Richey Loaner inherited $2105.22 from a not-so-rich uncle. If Richie deposits his money into an account that pays 3% compounded continuously for t years, then the function A(t)=2105.22e^0.03t gives the account balance after t years.
(a) Find Richie’s account balance 6 years from now.
(b) Show all the work to algebraically find the number of years it will take for Richie
to become a millionaire ($1,000,000)? Show all steps to solve algebraically.
you have the formula. Just plug in t=6
To find how long it takes to get to a million,
2105.22e^0.03t = 1000000
e^.03t = 475
.03t = ln 475 = 6.1633
t = 205.44 years
Looks like 3% isn't gonna cut it, especially if you include inflation.
y=x+3
y=4x
To find Richie's account balance 6 years from now, we can use the formula A(t) = 2105.22e^(0.03t).

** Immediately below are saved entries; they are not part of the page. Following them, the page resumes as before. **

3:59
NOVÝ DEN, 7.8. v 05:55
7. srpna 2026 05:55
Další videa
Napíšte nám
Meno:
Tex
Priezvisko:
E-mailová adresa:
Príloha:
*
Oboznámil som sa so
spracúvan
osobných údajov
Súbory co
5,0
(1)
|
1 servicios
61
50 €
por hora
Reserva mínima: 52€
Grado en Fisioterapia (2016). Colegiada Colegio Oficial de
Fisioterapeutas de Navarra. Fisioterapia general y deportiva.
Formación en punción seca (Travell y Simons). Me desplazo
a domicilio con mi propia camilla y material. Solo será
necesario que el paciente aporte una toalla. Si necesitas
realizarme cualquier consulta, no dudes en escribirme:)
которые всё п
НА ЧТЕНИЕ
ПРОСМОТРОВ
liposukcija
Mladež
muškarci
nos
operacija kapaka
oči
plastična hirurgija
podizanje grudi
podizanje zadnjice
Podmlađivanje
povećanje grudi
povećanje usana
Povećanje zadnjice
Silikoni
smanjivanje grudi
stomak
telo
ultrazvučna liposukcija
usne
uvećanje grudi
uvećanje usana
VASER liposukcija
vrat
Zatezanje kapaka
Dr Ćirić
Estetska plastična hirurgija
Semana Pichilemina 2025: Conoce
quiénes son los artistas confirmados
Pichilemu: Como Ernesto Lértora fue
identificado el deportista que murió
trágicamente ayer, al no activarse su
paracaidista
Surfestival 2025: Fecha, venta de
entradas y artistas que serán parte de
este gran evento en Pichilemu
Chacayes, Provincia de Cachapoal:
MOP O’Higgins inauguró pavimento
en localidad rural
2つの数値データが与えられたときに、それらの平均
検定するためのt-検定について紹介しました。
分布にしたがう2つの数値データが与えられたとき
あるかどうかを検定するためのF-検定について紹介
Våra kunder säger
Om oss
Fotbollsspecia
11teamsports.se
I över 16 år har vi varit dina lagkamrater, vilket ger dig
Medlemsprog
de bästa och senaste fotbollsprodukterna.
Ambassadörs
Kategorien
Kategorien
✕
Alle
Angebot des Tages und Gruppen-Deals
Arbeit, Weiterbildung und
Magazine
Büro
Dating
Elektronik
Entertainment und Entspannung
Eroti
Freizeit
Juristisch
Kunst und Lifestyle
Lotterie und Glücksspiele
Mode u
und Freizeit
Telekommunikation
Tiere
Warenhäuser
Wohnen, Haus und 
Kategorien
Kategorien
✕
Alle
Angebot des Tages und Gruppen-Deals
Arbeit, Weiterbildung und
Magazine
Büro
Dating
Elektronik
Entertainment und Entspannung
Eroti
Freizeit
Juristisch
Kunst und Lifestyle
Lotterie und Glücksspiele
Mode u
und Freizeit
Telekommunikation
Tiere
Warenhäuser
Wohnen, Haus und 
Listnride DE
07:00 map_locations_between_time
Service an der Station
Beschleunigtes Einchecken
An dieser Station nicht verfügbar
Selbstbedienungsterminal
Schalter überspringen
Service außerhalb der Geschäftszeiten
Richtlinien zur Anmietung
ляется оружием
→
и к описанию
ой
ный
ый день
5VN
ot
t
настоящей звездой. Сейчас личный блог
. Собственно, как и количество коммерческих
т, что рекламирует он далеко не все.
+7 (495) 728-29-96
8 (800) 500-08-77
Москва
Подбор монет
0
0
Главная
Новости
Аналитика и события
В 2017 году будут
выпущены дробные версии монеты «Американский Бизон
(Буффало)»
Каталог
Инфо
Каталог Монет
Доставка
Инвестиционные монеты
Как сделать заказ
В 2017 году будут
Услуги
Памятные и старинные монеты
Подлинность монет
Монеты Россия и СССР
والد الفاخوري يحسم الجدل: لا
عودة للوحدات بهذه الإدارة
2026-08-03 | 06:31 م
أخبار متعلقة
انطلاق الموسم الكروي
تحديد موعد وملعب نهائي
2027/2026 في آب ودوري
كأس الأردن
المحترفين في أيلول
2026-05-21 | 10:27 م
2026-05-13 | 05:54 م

(a) For t = 6, we substitute the value into the equation:
A(6) = 2105.22e^(0.03*6)
Calculating this, we have:
A(6) = 2105.22e^(0.18)
Using a calculator, we find that e^(0.18) ≈ 1.1977. Multiplying this by 2105.22, we get:
A(6) ≈ 2105.22 * 1.1977 ≈ 2518.81
So Richie's account balance 6 years from now would be approximately $2518.81.
(b) To find the number of years it will take for Richie to become a millionaire ($1,000,000), we need to solve the equation A(t) = 1000000.
Substituting the values into the equation, we get:
1000000 = 2105.22e^(0.03t)
Dividing both sides of the equation by 2105.22, we have:
e^(0.03t) = 1000000 / 2105.22
Now we need to isolate e^(0.03t). To do this, we take the natural logarithm (ln) of both sides of the equation:
ln(e^(0.03t)) = ln(1000000 / 2105.22)
The natural logarithm and the exponential function e^(0.03t) are inverse functions, so they cancel out:
0.03t = ln(1000000 / 2105.22)
Now we can solve for t by dividing both sides of the equation by 0.03:
t = ln(1000000 / 2105.22) / 0.03
Using a calculator, we find that ln(1000000 / 2105.22) / 0.03 ≈ 52.7
This means it will take approximately 52.7 years for Richie to become a millionaire ($1,000,000).